Categories
Recenzje

LEGEND OF MANA arrangement album Promise

SEIKEN DENSETSU / LEGEND OF MANA arrangement album PromiseLEGEND OF MANA arrangement album Promise wydany po 18 latach od ukazania się gry Legend of Mana przypomina nam o jednej z wielu świetnych ścieżek dźwiękowych jakie zostały napisane podczas złotej ery JRPG. To nie pierwszy raz gdy kompozycje Yoko Shimomury dostają nowe brzmienie. Poprzednie “aranżalbumy”, drammatica oraz memória!, stawiały jednak na orkiestrację utworów z różnych gier, przy których maczała palce Japonka.

Promise skupia się na melodiach z Legend of Mana i Heroes of Mana ubierając je zwykle w bardzo różnorodne, jazzowe szaty. Stonowany, ale dość radosny Hometown of Domina stawia na jazzową klasykę – fortepian, kontrabas i perkusja. Takie utwory jak lounge’owy Seven Shades of Life – Bejeweled City in Ruins, czy bardziej spokojny, ale także utrzymany w tym gatunku Picturesque Landscape idealnie nadawałyby się jako muzyka puszczana gdzieś w restauracji czy kawiarni. Klimat ameryki łacińskiej łapiemy wsłuchując się w To the Sea, który czerpie pełnymi garściami z brazylijskiej bossa novy. Dynamicznie i dość surowo zagrane, ze świetnymi zmianami nastroju i cudowną harmonią Tango Appassionata – As the Heart Wills romansuje z… tango, a Such Cruel Fate w którym latynosko brzmiąca akustyczna gitara uzupełniana jest partiami skrzypiec, z flamenco.

Od wariacji jazzowych stroni Singing Wind, Journey’s Path, w którym flet i klasyczną gitarą wysuwają się na pierwszy plan i gatunkowo bliżej mu do popu, a stricte fortepianowa aranżacja Palpota Harbor pokazuje, że z Legend of Mana powinna doczekać się albumu z cyklu piano collections. Oczywiście na albumie nie mogło zabraknąć piosenki znanej z gry Legend of Mana – Song of MANA. Akustyczna wersja tego utworu, jest mniej radosna niż folkowy oryginał, co nie znaczy że brzmi gorzej.

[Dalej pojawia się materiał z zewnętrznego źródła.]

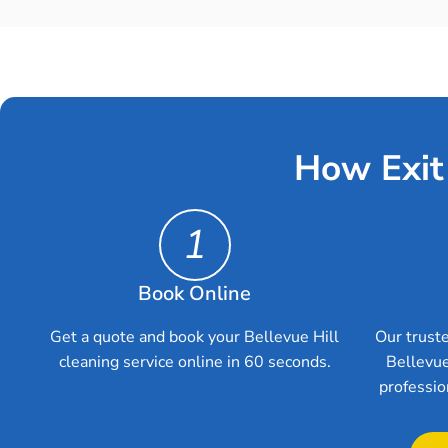
How Exit
1
Book Online
Get a quote and book your Bellevue Hill
Our truste
cleaning service online in 60 seconds.
Bellevue
professio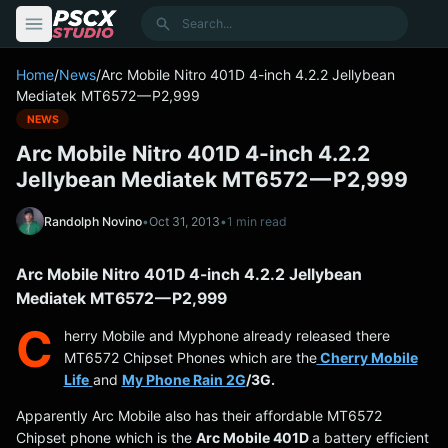
content
Search
Home
/
News
/
Arc Mobile Nitro 401D 4-inch 4.2.2 Jellybean
Mediatek MT6572 — P2,999
NEWS
Arc Mobile Nitro 401D 4-inch 4.2.2
Jellybean Mediatek MT6572 — P2,999
Randolph Novino
•
Oct 31, 2013
•
1 min read
Arc Mobile Nitro 401D 4-inch 4.2.2 Jellybean
Mediatek MT6572 — P2,999
C
herry Mobile and Myphone already released there
MT6572 Chipset Phones which are the
Cherry Mobile
Life
and
My Phone Rain 2G
/3G.
Apparently Arc Mobile also has their affordable MT6572
Chipset phone which is the
Arc Mobile 401D
a battery efficient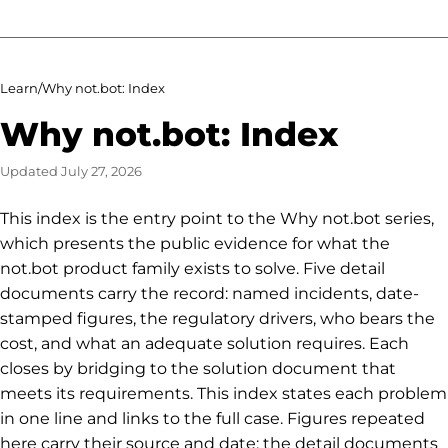
Learn
/
Why not.bot: Index
Why not.bot: Index
Updated
July 27, 2026
This index is the entry point to the Why not.bot series,
which presents the public evidence for what the
not.bot product family exists to solve. Five detail
documents carry the record: named incidents, date-
stamped figures, the regulatory drivers, who bears the
cost, and what an adequate solution requires. Each
closes by bridging to the solution document that
meets its requirements. This index states each problem
in one line and links to the full case. Figures repeated
here carry their source and date; the detail documents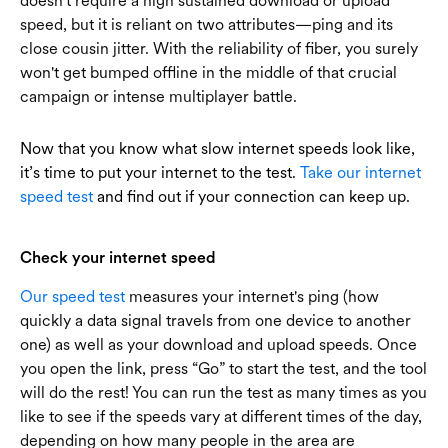
doesn't require a high sustained download or upload
speed, but it is reliant on two attributes—ping and its
close cousin jitter. With the reliability of fiber, you surely
won't get bumped offline in the middle of that crucial
campaign or intense multiplayer battle.
Now that you know what slow internet speeds look like,
it’s time to put your internet to the test.
Take our internet
speed test
and find out if your connection can keep up.
Check your internet speed
Our speed test
measures your internet's ping (how
quickly a data signal travels from one device to another
one) as well as your download and upload speeds. Once
you open the link, press “Go” to start the test, and the tool
will do the rest! You can run the test as many times as you
like to see if the speeds vary at different times of the day,
depending on how many people in the area are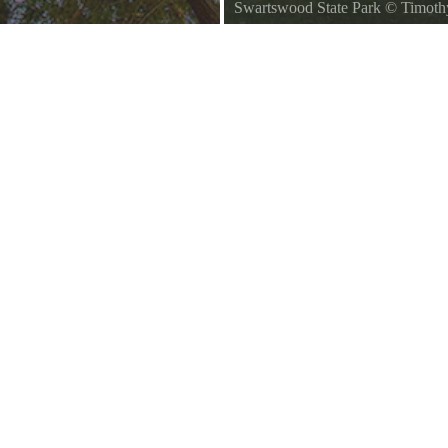
Swartswood State Park
©
Timoth
Swartswood State Park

Gdy myślę jak miałby wyglądać idealny album z aranżacjami dochodzę do wniosku, że powinien umieć przenieść melodie tak by od pierwszych dźwięków dało się je powiązać z oryginałem, ale i pozwolił by sobie na dozę improwizacji. Nie powiem, że LEGEND OF MANA arrangement album Promise wpasowuje się idealnie w tą teorię. W niektórych utworach nadal z trudem doszukuję się odniesień do pierwotnych kompozycji, ale nie przeszkadza mi to by spędzać miło chwilę słuchając tej płyty. Aranżerzy (po ich pełną listę odsyłam do vgmdb) świetnie się dogadali co do tego jaki kształt ma obrać płyta by ta była jak najbardziej spójna.